◆ Exercise requirements
Report every line of the entries that contains the word "Switch".

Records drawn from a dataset
★ ★ ★ ★
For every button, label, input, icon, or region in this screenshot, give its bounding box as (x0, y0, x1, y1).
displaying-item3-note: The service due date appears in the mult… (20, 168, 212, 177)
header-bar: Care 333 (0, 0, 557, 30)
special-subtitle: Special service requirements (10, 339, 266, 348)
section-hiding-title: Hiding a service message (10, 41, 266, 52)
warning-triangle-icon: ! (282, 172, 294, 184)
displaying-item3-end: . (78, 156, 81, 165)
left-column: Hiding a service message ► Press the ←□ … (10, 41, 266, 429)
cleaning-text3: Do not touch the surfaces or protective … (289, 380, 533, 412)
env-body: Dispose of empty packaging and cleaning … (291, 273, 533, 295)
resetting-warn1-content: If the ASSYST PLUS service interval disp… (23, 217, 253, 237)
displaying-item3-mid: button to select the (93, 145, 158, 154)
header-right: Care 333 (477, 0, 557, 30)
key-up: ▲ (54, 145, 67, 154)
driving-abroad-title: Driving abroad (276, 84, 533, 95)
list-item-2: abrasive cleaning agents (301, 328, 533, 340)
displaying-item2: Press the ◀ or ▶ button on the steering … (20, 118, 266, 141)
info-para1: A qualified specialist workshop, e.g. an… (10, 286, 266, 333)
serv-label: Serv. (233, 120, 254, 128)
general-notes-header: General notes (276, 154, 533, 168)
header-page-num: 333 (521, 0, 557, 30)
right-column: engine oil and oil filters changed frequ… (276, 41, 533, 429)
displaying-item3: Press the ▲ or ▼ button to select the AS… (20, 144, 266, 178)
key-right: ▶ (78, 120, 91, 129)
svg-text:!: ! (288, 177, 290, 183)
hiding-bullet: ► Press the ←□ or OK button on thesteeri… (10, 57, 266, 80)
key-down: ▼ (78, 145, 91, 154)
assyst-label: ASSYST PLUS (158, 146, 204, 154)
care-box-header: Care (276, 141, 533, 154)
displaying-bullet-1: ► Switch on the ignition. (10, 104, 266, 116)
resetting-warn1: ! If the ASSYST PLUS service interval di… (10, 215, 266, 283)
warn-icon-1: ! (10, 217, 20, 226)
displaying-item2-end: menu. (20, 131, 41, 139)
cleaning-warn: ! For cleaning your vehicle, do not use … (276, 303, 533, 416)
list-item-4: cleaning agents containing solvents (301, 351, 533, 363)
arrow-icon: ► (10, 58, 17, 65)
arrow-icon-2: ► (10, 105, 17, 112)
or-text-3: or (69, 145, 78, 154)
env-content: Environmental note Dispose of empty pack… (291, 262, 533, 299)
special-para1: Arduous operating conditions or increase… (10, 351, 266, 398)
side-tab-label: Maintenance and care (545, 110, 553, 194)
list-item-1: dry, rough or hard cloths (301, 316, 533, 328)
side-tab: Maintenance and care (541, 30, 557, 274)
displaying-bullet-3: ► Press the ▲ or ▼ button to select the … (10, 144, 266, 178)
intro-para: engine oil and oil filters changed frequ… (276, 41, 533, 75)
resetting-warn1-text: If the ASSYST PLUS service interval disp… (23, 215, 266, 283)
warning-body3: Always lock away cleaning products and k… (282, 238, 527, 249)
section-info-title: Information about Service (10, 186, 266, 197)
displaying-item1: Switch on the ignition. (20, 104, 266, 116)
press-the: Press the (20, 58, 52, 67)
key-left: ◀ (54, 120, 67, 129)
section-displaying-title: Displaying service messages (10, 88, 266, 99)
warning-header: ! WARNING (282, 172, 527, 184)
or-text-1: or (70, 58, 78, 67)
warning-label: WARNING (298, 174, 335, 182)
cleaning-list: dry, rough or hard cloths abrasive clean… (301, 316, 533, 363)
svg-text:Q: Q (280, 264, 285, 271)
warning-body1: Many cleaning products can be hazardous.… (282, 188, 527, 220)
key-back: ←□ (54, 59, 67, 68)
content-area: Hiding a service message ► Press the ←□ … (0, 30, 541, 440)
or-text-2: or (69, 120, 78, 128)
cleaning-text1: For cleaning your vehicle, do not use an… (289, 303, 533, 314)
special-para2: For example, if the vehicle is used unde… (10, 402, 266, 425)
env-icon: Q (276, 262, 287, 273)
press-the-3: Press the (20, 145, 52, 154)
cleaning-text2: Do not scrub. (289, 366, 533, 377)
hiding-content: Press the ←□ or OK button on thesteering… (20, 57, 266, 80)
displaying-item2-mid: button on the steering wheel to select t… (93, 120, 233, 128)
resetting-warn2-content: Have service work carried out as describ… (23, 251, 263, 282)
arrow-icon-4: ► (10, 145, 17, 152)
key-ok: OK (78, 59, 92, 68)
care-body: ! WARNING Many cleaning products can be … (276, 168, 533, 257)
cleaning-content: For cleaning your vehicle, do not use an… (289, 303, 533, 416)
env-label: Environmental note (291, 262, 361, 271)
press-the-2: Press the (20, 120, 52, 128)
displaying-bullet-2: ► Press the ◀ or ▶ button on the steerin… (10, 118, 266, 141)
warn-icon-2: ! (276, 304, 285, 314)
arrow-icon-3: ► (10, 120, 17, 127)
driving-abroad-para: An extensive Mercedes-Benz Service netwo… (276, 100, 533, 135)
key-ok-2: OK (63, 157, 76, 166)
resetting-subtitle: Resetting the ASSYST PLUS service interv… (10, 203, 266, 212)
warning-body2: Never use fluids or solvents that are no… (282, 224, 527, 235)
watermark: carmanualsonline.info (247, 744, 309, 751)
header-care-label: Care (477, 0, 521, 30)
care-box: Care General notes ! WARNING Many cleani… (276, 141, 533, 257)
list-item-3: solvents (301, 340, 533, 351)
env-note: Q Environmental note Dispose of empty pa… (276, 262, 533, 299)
★ ★ ★ ★
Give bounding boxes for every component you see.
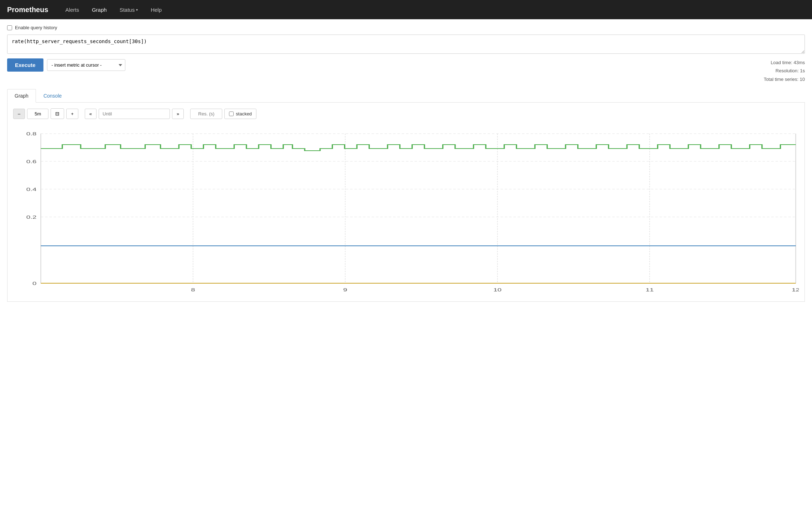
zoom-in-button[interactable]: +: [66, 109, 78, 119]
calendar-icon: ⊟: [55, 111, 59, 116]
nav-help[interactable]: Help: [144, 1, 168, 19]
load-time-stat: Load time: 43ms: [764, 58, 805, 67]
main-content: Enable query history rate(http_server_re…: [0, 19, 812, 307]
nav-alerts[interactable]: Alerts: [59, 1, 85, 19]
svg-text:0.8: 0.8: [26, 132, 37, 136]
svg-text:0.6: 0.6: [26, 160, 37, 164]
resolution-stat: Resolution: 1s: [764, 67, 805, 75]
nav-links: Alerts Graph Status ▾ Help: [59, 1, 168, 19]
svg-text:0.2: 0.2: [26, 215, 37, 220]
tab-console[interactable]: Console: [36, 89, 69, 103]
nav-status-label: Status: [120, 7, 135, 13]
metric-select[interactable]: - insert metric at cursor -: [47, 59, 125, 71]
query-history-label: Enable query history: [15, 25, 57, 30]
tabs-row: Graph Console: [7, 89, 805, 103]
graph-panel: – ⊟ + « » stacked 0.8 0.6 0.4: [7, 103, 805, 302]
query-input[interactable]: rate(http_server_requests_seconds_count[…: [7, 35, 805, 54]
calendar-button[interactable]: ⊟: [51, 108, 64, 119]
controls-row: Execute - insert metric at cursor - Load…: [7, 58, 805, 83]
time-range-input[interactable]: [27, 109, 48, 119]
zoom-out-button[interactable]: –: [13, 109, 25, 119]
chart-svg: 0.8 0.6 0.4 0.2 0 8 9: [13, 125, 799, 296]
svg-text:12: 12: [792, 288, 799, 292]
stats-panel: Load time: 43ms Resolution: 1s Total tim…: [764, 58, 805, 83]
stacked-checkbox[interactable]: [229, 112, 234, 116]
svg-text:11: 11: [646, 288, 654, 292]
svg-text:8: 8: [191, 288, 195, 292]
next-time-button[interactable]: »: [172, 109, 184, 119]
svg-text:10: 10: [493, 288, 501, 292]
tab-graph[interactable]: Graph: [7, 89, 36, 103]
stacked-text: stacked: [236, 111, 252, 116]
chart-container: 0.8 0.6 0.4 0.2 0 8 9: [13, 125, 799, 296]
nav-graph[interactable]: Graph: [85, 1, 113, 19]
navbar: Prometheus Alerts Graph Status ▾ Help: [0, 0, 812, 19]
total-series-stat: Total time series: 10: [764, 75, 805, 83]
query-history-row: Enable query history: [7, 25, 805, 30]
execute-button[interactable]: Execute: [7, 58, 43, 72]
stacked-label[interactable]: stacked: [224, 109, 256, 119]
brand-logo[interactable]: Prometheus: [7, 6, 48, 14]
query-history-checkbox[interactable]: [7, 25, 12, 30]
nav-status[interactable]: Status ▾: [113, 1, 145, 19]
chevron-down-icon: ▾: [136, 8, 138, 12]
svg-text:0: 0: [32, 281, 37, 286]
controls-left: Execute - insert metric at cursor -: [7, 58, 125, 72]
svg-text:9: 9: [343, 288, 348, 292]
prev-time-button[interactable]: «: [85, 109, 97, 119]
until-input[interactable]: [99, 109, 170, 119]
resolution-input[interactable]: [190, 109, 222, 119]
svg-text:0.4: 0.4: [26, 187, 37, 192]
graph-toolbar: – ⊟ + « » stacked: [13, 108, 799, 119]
★ ★ ★ ★
◆ Written solution
displaying-bullet-1: ► Switch on the ignition. (10, 104, 266, 116)
displaying-item1: Switch on the ignition. (20, 104, 266, 116)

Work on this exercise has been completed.